Hüma başını kaldırıp kocasına baktı.

"Bugün sende bir şeyler var, belli ki bazı şeyler yolunda değil. Anlat bana"

İşler rayına oturana kadar hiçbir şeyde bahsetmeme konusunda kararlıydı Merdanoğlu. Hatta mümkünse hiç bahsetmemeliydi.

"Yok yavrum, Yorgunum biraz. Düğündü, işti, güçtü derken dinlenemedim yorgunluk kaldı öyle üzerimde."

'Yemedik bu yalanı Hüma. Başka yalan bulsun'

Yemedik iç ses yemedikte, bu adam kendisi istemeden anlatır mı Allah aşkına?

Kendi içinde savaş veren adam karısının meraklı gözlerine baktı. anlatıp korkmasına izin veremezdi. Olay çözüldükten, bunu yapan herif geberdikten sonra çok isterse doğumdan sonra anlatırdı.

Şirkete gelen bebek patiğinin üzerinden geçen iki ayda bunu yapan adam bulunamamıştı. Merdanoğlu bulamamanın verdiği gerginliği üzerinden atamasa da adamın sessizliğinin sebebini de merak etmiyor değildi.

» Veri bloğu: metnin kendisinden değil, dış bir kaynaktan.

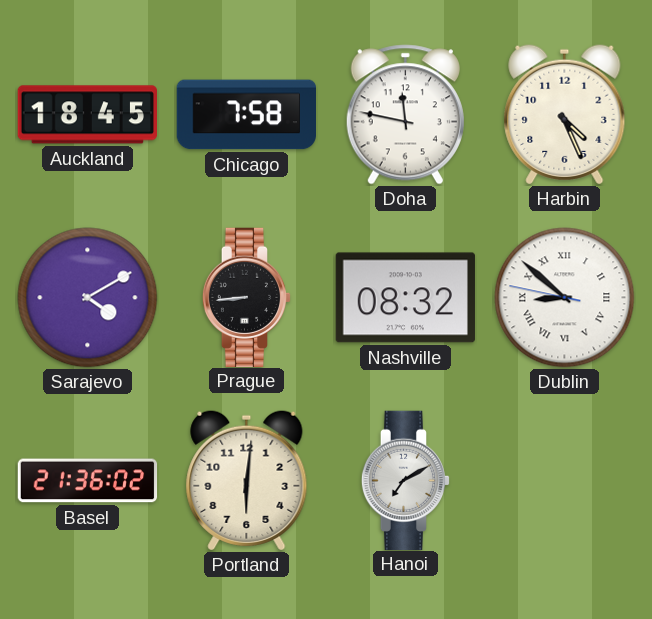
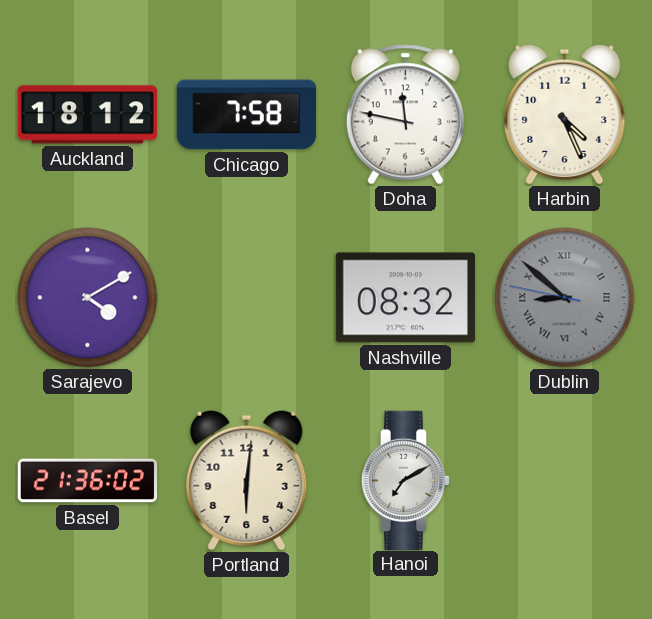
Auckland: 18:45 -> 18:12
Prague: 8:44 -> none
Dublin dial: white -> grey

Sabah yine şirkete erken vakitte gelmişti. Telefonuna gelen bildirimle dikkatini verdiği işten çekip telefonu eline aldı.

Zaman hatırlatıcısı

Haftaya bugün 15:40 doğum uzmanına randevu

Haftaya bebeklerinin cinsiyeti için gideceklerdi. Her ne kadar Hümaya belli etmese de deli bir heyecan vardı Merdanoğlunda.

Belki öğrendiklerini öğreteceği, aynı yolda yürüyecek varisi bir erkek evlat.

Belki de annesi gibi nazlı mı nazlı Merdanoğlu kanını taşıyacak tek kız evlat.

İkisi de kanı, canı olacaktı.

Kendisi bunları düşünürken elinde ki telefon çaldı.

'Bilinmeyen Numara'

"Alo"

Karşıdan önce bir hışırtı sesinin ardından sert tonda bir erkek sesi duyuldu.

"Arayı fazla açtık Merdanoğlu, bu kadar sessizlik yeter"

Genel rahat tavrını sürdürdü Merdanoğlu

"Arayacak cesareti ancak topladın demek ki"

Telefonun öbür ucundan kahkaha sesi yükseldi.

"Yarın sabah göndereceğim adreste hesaplaşalım diyorum. Ha bu arada tek gelmene gerek yok. Emir ve Yasir de gelsin. Misafir severim ben"

Merdanoğlu soğuk, kısa bi kahkaha attı.

"Ulan madem bu kadar korkun var ne diye bana bulaştın? Tamam senin dediğin yer olsun yarın sabah bitsin bu iş"

Kapanan telefonu bir tur elinde çevirip masaya bıraktı.

"İki gram ağız tadımız var ya zehir edin anasını satayım"

Ceketini aldığı gibi çıktı odadan.

Eve giren araba sesini duyar duymaz kapıya ilerledi Hüma. Dördüncü ayına giren bebeğiyle zar zor ilerliyordu tabi o da ayrıydı.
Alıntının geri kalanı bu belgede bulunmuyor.